Problem description - Write the records out again exactly, but without pictures.

Stored items from a collection -
=======

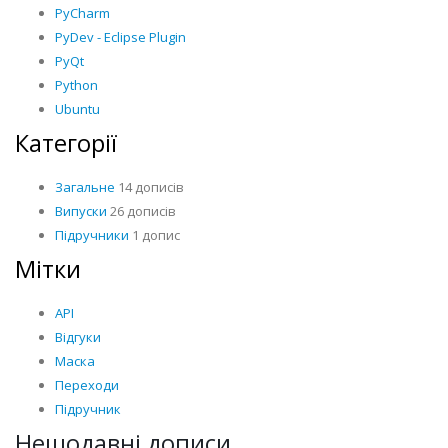
PyCharm
PyDev - Eclipse Plugin
PyQt
Python
Ubuntu
Категорії
Загальне
14 дописів
Випуски
26 дописів
Підручники
1 допис
Мітки
API
Відгуки
Маска
Переходи
Підручник
Нещодавні дописи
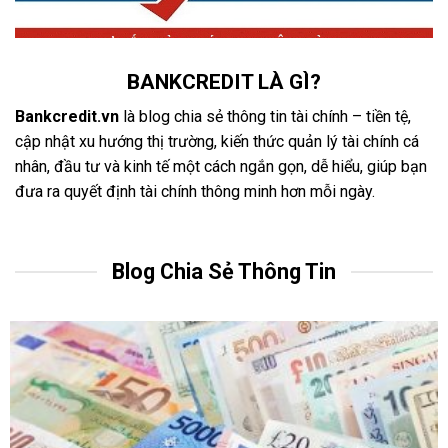
BANKCREDIT LÀ GÌ?
Bankcredit.vn
là blog chia sẻ thông tin tài chính – tiền tệ,
cập nhật xu hướng thị trường, kiến thức quản lý tài chính cá
nhân, đầu tư và kinh tế một cách ngắn gọn, dễ hiểu, giúp bạn
đưa ra quyết định tài chính thông minh hơn mỗi ngày.
Blog Chia Sẻ Thông Tin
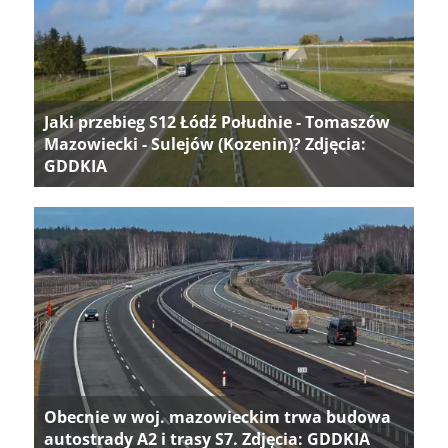
Jaki przebieg S12 Łódź Południe - Tomaszów
Mazowiecki - Sulejów (Kozenin)? Zdjęcia:
GDDKIA
Obecnie w woj. mazowieckim trwa budowa
autostrady A2 i trasy S7. Zdjęcia: GDDKIA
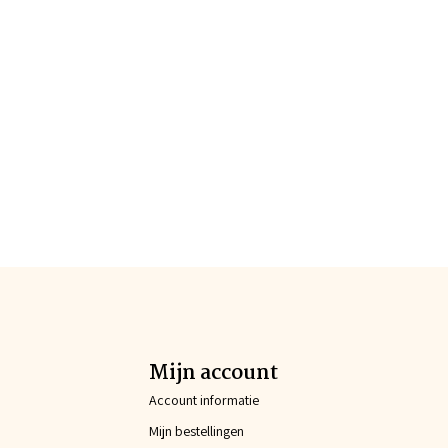
Mijn account
Account informatie
Mijn bestellingen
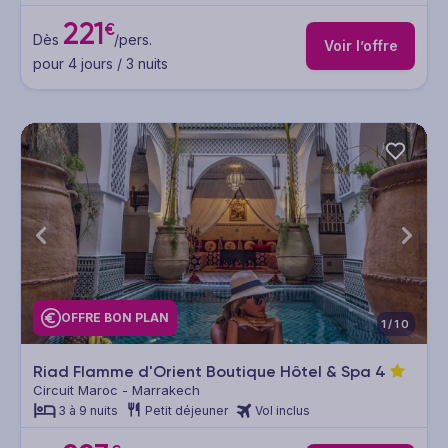
221
€
Dès
/pers.
Voir l’offre
pour 4 jours / 3 nuits
OFFRE BON PLAN
1/10
Riad Flamme d'Orient Boutique Hôtel & Spa
4
Circuit Maroc - Marrakech
3 à 9 nuits
Petit déjeuner
Vol inclus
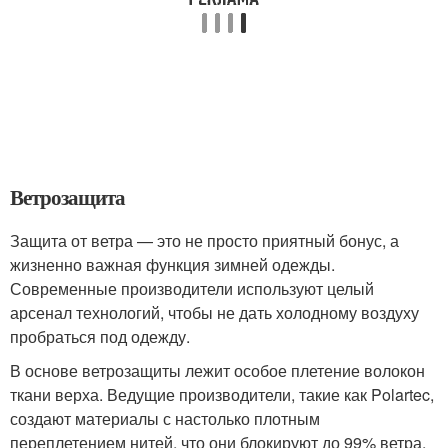
Ветрозащита
Защита от ветра — это не просто приятный бонус, а
жизненно важная функция зимней одежды.
Современные производители используют целый
арсенал технологий, чтобы не дать холодному воздуху
пробраться под одежду.
В основе ветрозащиты лежит особое плетение волокон
ткани верха. Ведущие производители, такие как Polartec,
создают материалы с настолько плотным
переплетением нитей, что они блокируют до 99% ветра,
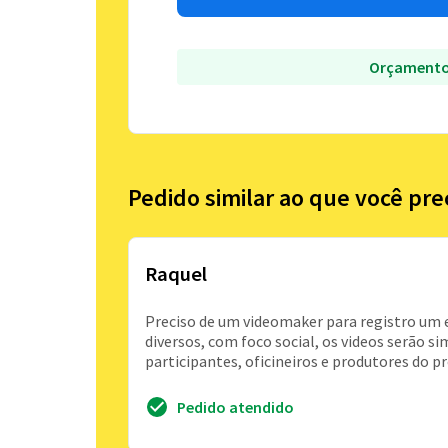
Orçamento
Pedido similar ao que você pre
Raquel
Preciso de um videomaker para registro um e
diversos, com foco social, os videos serã
participantes, oficineiros e produtores do 
Pedido atendido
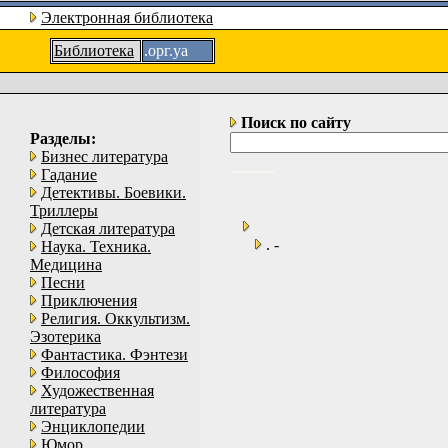
Электронная библиотека
Библиотека
.орг.уа
Поиск по сайту
Разделы:
Бизнес литература
Гадание
Детективы. Боевики.
Триллеры
Детская литература
. -
Наука. Техника.
Медицина
Песни
Приключения
Религия. Оккультизм.
Эзотерика
Фантастика. Фэнтези
Философия
Художественная
литература
Энциклопедии
Юмор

=======

Output of the task -
PyCharm
PyDev - Eclipse Plugin
PyQt
Python
Ubuntu
Категорії
Загальне
14 дописів
Випуски
26 дописів
Підручники
1 допис
Мітки
API
Відгуки
Маска
Переходи
Підручник
Нещодавні дописи
BANKCREDIT LÀ GÌ?
Bankcredit.vn
là blog chia sẻ thông tin tài chính – tiền tệ,
cập nhật xu hướng thị trường, kiến thức quản lý tài chính cá
nhân, đầu tư và kinh tế một cách ngắn gọn, dễ hiểu, giúp bạn
đưa ra quyết định tài chính thông minh hơn mỗi ngày.
Blog Chia Sẻ Thông Tin
Jaki przebieg S12 Łódź Południe - Tomaszów
Mazowiecki - Sulejów (Kozenin)? Zdjęcia:
GDDKIA
Obecnie w woj. mazowieckim trwa budowa
autostrady A2 i trasy S7. Zdjęcia: GDDKIA
Mijn account
Account informatie
Mijn bestellingen
221
€
Dès
/pers.
Voir l’offre
pour 4 jours / 3 nuits
OFFRE BON PLAN
1/10
Riad Flamme d'Orient Boutique Hôtel & Spa
4
Circuit Maroc - Marrakech
3 à 9 nuits
Petit déjeuner
Vol inclus
Ветрозащита
Защита от ветра — это не просто приятный бонус, а
жизненно важная функция зимней одежды.
Современные производители используют целый
арсенал технологий, чтобы не дать холодному воздуху
пробраться под одежду.
В основе ветрозащиты лежит особое плетение волокон
ткани верха. Ведущие производители, такие как Polartec,
создают материалы с настолько плотным
переплетением нитей, что они блокируют до 99% ветра,
Orçamento
Pedido similar ao que você pre
Raquel
Preciso de um videomaker para registro um e
diversos, com foco social, os videos serã
participantes, oficineiros e produtores do 
Pedido atendido
Электронная библиотека
Библиотека
.орг.уа
Поиск по сайту
Разделы:
Бизнес литература
Гадание
Детективы. Боевики.
Триллеры
Детская литература
. -
Наука. Техника.
Медицина
Песни
Приключения
Религия. Оккультизм.
Эзотерика
Фантастика. Фэнтези
Философия
Художественная
литература
Энциклопедии
Юмор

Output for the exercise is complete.